Turning your phone face down or putting it into your pocket is not enough of a barrier. This has been shown to still distract from our ability to be fully present with others. Our phones are designed to make us spend more time on our phones. It is a temptation which is only going to increase.
We could all benefit from periods of time in a day to disconnect, rest & digest the volume of information and stimuli we experience.
Turning off our technology entirely is not an option for most of us, but researchers have found that giving ourselves periods of time to disconnect, or even limiting phone use to specific times a day can lower your stress levels. We can help ourselves out by putting our phones away in a bag or a drawer during these times, to limit the temptation to have a quick check.
Just turning off at night time is not enough. There is a strong theory about the correlation between the steep increase in sleep problems and the constant distraction provided by our mobile phones. We need to create space within our days, otherwise it is likely that thoughts and emotions may surge at night time when we are quiet and still, not distracted by constant stimuli.
FOUR - Learn some mindfulness skills
Learning the skill of mindfulness can be hugely helpful in connecting with our daily life in a different way and has been found to be a key element in happiness.
It is the practice of purposely focusing our attention fully on the present moment, and to accept that moment without judgement.
You can practice mindfully engaging in activities or hobbies which enable you to get totally absorbed in it, which can protect time for quality non-phone focus in a day.
FIVE - Share your new phone boundaries with friends and family
Talking to the people you spend the most time with about the boundaries you are hoping to establish with your phone use can help give us a higher commitment to try and maintain them.
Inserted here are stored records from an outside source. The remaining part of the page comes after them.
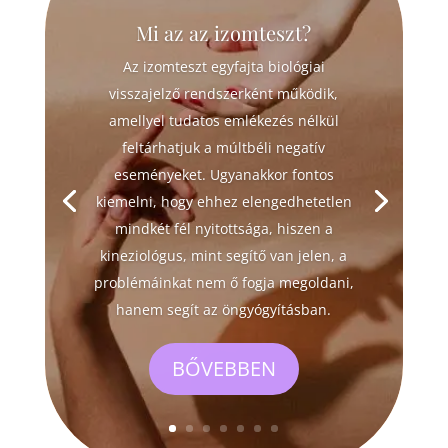
Mi az az izomteszt?
Az izomteszt egyfajta biológiai
visszajelző rendszerként működik,
amellyel tudatos emlékezés nélkül
feltárhatjuk a múltbéli negatív
eseményeket. Ugyanakkor fontos
kiemelni, hogy ehhez elengedhetetlen
mindkét fél nyitottsága, hiszen a
kineziológus, mint segítő van jelen, a
problémáinkat nem ő fogja megoldani,
hanem segít az öngyógyításban.
BŐVEBBEN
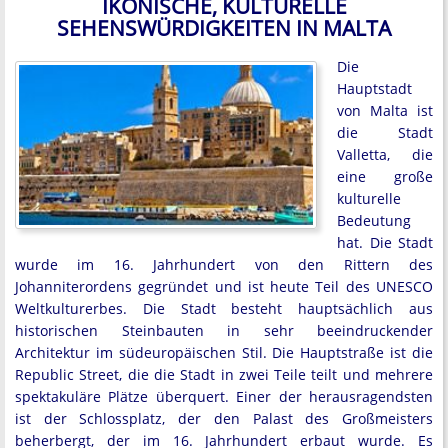
IKONISCHE, KULTURELLE
SEHENSWÜRDIGKEITEN IN MALTA
Die
Hauptstadt
von Malta ist
die Stadt
Valletta, die
eine große
kulturelle
Bedeutung
hat. Die Stadt
wurde im 16. Jahrhundert von den Rittern des
Johanniterordens gegründet und ist heute Teil des UNESCO
Weltkulturerbes. Die Stadt besteht hauptsächlich aus
historischen Steinbauten in sehr beeindruckender
Architektur im südeuropäischen Stil. Die Hauptstraße ist die
Republic Street, die die Stadt in zwei Teile teilt und mehrere
spektakuläre Plätze überquert. Einer der herausragendsten
ist der Schlossplatz, der den Palast des Großmeisters
beherbergt, der im 16. Jahrhundert erbaut wurde. Es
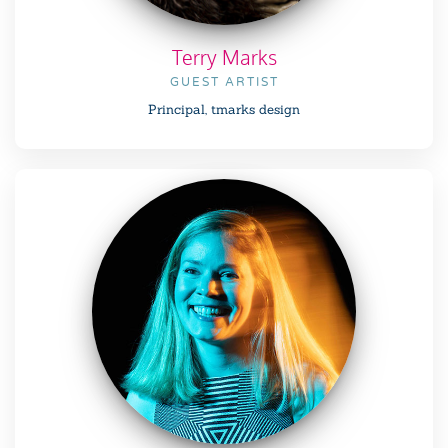
Terry Marks
GUEST ARTIST
Principal, tmarks design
Sharing your screen time goals with others may also inspire or encourage them to do the same. demonstrating a good example of a mindful and considered use of your phone in front of children or within social circles can help model and signal what an appropriate use of a phone can look like.
Examples of simple boundaries include:
No scrolling for the first hour of the day or until you are dressed and ready;
No phones during meals;
No phones after 10pm or in bed
(blue light from our phones suppresses the production of melatonin, our sleep-wake hormone);
Commit to having 2 or 3 ‘no phone’ lunch breaks (go for a walk around a local park, meet a friend for lunch or read a book).
SIX - Turn off phone notifications
The ping of dopamine-giving notifications makes them addictive and reduces the control we have on our time. Our phones have the most amazing ability to distract us from the simplest of tasks. We might go to check the time on our phone and end up reading emails or flicking through face-book, ten minutes have passed by and how have we moved forwards with our day?
Multitasking with phone distractions takes us away from engaging in activities and social interactions in a quality way. It causes us to take longer on the task in hand and lowers the quality of our work or the enjoyment of an activity.
Turning off the notifications on your most distracting apps (or at least making them silent) will reduce the distraction and pressure they bring. With less pressure to reply to emails or messages, you can then choose when to attend to them rather than have them constantly nudge you.
Our phones are powerful and clever tools. But they are just that, tools. We can decide how often we use them and how much of ourselves and our attention we give to them.
By establishing boundaries and being more mindful about how we use it, we are more likely to enjoy a healthy relationship with our phone and the personal and social pulls it provides.